L'exposition actuellement consacrée au Grand Palais à
Elisabeth Vigée le Brun (1755 – 1842) a trouvé un écho sur les tables des librairies, où l'on voit fleurir les ouvrages la concernant (c'est d'ailleurs eux que j'avais repérés avant d'avoir connaissance de l'événement justifiant ce soudain regain d'intérêt pour le peintre). Les éditions Tallandier, à cette occasion, rééditent la biographie d'Inès de Kertanguy, initialement publiée en 1994 par la Librairie Académique Perrin.

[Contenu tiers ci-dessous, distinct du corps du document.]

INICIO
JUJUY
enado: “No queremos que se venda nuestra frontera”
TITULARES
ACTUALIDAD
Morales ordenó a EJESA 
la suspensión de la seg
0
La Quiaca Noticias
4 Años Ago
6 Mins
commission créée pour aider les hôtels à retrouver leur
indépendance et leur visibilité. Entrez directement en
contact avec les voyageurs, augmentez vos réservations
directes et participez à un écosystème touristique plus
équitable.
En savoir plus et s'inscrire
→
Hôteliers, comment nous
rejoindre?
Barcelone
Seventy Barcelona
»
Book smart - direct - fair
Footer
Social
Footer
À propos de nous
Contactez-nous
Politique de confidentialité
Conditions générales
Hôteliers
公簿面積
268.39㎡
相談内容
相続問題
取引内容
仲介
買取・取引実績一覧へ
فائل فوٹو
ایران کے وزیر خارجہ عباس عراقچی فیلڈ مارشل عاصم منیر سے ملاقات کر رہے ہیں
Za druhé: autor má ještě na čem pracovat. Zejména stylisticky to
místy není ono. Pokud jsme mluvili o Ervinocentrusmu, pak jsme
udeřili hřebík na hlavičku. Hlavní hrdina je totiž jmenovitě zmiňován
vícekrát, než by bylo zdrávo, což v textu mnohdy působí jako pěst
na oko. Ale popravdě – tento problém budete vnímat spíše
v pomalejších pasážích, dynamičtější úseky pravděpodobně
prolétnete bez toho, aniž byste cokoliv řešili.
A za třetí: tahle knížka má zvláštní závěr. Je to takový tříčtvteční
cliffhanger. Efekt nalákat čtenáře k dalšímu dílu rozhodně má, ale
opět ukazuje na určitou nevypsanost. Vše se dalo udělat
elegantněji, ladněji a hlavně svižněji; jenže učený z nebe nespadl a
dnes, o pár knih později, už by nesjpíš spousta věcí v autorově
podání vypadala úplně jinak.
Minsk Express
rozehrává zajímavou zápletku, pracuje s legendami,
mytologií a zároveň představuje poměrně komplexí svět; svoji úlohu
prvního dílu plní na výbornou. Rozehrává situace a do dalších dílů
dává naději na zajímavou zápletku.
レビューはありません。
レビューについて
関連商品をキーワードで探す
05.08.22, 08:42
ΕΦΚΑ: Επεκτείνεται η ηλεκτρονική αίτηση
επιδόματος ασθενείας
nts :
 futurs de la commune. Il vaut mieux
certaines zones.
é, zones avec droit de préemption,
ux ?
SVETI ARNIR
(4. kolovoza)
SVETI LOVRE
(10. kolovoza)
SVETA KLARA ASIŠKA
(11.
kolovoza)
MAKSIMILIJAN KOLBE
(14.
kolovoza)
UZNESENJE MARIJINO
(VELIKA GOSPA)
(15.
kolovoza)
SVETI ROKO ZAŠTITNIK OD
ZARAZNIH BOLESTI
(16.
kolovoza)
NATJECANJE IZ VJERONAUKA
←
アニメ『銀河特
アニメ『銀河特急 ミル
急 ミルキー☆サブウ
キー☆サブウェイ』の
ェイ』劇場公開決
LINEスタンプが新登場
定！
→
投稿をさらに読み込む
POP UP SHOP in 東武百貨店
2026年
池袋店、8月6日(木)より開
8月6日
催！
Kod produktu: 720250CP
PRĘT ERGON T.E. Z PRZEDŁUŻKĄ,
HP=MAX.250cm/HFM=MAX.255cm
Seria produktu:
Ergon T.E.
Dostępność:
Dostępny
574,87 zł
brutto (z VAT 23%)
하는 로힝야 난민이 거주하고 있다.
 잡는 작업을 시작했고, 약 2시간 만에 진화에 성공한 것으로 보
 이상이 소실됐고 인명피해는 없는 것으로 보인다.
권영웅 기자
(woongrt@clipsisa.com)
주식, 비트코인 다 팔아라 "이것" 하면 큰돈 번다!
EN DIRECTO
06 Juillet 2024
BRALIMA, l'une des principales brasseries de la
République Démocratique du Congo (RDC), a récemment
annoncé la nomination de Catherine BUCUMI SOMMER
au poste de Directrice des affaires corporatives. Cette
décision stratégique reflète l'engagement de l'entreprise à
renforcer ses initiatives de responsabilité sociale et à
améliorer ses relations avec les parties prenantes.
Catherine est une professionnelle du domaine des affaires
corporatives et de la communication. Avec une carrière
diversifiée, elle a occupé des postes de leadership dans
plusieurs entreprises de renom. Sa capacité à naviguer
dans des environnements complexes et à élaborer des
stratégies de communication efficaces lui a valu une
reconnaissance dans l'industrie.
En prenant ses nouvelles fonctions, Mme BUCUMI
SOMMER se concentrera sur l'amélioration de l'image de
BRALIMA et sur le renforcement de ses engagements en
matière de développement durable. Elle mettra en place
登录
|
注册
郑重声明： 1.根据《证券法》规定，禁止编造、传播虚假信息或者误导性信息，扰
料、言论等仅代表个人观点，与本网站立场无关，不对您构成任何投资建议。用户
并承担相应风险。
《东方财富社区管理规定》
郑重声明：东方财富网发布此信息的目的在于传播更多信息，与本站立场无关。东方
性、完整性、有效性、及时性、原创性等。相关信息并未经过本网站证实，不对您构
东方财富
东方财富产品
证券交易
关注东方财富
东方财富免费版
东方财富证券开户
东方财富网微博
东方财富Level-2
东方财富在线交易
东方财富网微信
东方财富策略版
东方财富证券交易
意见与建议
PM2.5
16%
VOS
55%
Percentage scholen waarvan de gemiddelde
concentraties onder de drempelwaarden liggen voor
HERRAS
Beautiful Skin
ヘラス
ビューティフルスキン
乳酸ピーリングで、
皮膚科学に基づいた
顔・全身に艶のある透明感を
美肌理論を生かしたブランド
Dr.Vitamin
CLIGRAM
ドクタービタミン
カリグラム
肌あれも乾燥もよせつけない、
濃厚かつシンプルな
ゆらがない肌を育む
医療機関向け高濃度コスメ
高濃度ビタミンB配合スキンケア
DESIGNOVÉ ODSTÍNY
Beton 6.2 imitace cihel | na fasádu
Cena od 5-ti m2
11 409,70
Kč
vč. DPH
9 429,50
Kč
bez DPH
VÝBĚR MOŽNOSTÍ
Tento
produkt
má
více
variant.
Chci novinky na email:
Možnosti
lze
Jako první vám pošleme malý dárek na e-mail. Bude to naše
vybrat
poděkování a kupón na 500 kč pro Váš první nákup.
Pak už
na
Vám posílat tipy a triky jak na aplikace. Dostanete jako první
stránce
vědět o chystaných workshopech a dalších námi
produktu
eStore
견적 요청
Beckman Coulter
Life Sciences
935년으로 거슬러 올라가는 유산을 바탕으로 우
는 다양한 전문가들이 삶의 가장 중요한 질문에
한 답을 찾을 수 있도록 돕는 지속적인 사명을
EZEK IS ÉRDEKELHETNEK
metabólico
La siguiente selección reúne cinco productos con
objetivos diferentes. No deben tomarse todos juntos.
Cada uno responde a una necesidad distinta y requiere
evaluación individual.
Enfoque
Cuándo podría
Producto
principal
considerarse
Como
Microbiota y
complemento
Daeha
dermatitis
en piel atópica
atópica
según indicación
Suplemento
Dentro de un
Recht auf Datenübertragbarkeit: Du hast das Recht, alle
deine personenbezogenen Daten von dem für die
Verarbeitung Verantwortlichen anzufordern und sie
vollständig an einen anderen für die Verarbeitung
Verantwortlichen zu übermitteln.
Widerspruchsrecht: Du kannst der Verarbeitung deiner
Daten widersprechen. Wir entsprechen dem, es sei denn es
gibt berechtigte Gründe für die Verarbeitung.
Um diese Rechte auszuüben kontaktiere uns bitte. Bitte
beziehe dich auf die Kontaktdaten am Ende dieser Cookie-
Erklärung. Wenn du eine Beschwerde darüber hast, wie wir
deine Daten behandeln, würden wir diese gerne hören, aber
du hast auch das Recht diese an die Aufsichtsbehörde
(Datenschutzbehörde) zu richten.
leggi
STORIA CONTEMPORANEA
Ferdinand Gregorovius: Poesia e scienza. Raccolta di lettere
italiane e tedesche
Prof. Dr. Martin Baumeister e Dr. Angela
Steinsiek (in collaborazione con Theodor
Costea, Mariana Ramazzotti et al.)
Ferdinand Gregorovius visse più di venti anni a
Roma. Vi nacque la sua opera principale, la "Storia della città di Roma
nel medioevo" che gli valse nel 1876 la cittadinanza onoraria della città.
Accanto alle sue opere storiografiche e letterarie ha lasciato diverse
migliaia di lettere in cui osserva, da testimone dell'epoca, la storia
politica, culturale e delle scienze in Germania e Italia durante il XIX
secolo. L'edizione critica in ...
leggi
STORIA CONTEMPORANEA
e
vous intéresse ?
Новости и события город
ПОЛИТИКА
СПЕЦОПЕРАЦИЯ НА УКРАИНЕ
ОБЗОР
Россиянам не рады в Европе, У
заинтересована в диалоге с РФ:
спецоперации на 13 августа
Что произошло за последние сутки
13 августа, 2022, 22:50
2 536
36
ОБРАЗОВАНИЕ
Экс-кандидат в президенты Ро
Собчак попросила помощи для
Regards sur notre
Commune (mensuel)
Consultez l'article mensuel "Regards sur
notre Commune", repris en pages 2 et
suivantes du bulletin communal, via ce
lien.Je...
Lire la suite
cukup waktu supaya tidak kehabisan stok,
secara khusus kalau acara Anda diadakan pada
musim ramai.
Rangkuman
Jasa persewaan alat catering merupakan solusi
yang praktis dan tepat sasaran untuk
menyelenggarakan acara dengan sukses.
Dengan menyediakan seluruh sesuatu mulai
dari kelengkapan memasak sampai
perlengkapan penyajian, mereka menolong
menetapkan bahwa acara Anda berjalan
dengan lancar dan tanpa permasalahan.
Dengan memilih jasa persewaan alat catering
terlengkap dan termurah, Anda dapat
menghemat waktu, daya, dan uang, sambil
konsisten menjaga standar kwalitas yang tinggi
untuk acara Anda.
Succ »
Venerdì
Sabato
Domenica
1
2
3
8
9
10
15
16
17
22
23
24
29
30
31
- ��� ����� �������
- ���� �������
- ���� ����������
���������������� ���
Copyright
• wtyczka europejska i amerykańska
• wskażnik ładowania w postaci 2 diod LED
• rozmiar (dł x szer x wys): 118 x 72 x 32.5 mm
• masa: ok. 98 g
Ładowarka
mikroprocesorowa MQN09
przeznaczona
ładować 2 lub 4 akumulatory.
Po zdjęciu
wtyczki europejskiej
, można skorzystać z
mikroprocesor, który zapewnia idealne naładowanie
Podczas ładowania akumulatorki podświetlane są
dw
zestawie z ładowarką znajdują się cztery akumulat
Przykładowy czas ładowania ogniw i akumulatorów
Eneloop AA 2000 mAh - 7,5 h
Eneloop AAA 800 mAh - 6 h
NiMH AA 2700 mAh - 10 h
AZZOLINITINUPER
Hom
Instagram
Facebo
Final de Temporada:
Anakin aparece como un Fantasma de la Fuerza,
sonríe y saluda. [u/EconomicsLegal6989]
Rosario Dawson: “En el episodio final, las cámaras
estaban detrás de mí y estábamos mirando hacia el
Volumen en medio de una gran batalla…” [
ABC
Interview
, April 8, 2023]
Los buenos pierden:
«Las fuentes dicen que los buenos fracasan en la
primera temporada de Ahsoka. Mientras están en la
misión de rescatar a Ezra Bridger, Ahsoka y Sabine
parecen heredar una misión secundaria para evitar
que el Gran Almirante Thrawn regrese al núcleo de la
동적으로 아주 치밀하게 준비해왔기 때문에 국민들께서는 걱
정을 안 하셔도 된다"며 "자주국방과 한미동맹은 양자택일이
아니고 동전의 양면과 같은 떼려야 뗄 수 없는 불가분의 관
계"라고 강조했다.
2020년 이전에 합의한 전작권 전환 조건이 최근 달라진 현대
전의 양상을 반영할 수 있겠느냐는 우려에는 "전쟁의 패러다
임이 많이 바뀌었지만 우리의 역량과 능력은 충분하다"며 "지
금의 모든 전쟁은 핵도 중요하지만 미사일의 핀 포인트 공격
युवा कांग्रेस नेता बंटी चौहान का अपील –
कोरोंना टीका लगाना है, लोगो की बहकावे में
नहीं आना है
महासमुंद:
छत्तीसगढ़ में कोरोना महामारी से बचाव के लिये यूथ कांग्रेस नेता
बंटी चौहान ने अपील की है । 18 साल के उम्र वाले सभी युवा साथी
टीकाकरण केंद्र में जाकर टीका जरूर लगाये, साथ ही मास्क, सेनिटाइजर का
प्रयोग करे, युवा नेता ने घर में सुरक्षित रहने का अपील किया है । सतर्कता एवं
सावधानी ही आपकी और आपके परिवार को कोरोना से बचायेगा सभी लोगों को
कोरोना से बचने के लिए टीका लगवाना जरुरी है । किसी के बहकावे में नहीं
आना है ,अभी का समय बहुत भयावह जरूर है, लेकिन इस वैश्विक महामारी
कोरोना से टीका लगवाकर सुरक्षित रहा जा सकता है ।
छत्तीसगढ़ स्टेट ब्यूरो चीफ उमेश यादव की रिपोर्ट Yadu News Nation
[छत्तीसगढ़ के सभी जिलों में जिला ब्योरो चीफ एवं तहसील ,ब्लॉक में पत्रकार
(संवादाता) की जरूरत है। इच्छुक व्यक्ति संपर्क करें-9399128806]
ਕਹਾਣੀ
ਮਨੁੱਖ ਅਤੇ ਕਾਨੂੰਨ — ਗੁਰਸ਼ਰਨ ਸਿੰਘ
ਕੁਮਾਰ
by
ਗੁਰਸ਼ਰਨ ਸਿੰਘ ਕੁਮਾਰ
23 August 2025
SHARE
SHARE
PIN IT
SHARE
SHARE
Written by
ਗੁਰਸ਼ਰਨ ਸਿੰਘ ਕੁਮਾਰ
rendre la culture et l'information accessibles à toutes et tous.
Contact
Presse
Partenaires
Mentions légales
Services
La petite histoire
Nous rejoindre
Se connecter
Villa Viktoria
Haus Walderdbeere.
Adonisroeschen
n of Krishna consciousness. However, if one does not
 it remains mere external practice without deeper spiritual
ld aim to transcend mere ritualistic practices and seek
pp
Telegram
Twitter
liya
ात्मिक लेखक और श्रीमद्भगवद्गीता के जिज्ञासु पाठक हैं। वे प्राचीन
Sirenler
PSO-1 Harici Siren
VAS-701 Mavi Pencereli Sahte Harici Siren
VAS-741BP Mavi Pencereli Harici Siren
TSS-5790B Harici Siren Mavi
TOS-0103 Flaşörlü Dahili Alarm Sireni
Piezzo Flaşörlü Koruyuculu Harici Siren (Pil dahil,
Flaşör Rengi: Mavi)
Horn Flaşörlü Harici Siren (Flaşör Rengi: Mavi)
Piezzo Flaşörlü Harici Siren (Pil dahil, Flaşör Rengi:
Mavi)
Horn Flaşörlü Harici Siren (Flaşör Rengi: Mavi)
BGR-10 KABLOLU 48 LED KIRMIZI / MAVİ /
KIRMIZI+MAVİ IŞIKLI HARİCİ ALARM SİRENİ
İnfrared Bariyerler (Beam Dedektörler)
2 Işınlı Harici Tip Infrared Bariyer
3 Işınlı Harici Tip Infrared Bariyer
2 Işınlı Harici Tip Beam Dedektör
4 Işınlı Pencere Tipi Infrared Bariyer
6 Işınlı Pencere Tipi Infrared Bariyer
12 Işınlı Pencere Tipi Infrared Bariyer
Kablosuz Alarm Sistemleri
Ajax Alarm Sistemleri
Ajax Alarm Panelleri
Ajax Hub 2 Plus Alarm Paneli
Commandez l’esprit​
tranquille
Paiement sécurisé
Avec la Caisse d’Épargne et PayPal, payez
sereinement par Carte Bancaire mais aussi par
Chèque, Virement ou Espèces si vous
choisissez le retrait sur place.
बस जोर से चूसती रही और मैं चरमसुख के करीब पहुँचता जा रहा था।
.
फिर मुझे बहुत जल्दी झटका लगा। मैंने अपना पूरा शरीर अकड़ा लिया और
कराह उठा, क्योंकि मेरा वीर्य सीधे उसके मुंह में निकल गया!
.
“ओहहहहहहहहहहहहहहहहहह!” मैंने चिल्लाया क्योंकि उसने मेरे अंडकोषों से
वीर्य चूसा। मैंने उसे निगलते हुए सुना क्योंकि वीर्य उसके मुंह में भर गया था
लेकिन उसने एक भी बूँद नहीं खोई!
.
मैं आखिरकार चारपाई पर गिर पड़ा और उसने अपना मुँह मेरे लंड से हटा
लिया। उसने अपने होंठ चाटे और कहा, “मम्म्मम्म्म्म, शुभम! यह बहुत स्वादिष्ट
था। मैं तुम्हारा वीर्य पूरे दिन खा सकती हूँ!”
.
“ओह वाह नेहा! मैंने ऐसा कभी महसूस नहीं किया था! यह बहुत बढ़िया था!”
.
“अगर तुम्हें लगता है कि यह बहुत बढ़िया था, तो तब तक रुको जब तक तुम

Rédigée d'une plume alerte, cette biographie agrémentée d'un encart de huit pages de reproductions des tableaux de l'artiste, a l'insigne mérite de se lire aisément car elle va à l'essentiel (en témoigne son nombre de pages limité, allié à une police de caractère confortable). Elle permet donc au néophyte d'en savoir un peu plus sur ce peintre réputé, sans se perdre dans un pavé indigeste et/ou trop érudit, fourmillant de détails dont il n'a que faire, ce que sont parfois (pour ne pas dire trop souvent) les biographies de ce genre. Les chapitres sont courts et portent des intitulés qui peuvent être triples et en annoncent précisément le contenu. L'auteur veille à intégrer le parcours du peintre dans son contexte historique, ce qui offre au lecteur la possibilité de survoler près de 87 ans d'une histoire de France fort troublée.
La Révolution n'y est pas présentée sous son meilleur jour, c'est le moins qu'on puisse dire, au point que je me suis demandée si l'auteur n'avait pas été contaminée par les convictions royalistes de son sujet d'étude ou bien si elle ne les partageait pas, tout simplement. Elle a, par ailleurs, une petite tendance au name-dropping, en nous fournissant de temps en temps une série de noms de personnages de la noblesse pas forcément célèbres et présents ici ou là, sans que cela apporte grand-chose au récit quand on ne les connaît pas.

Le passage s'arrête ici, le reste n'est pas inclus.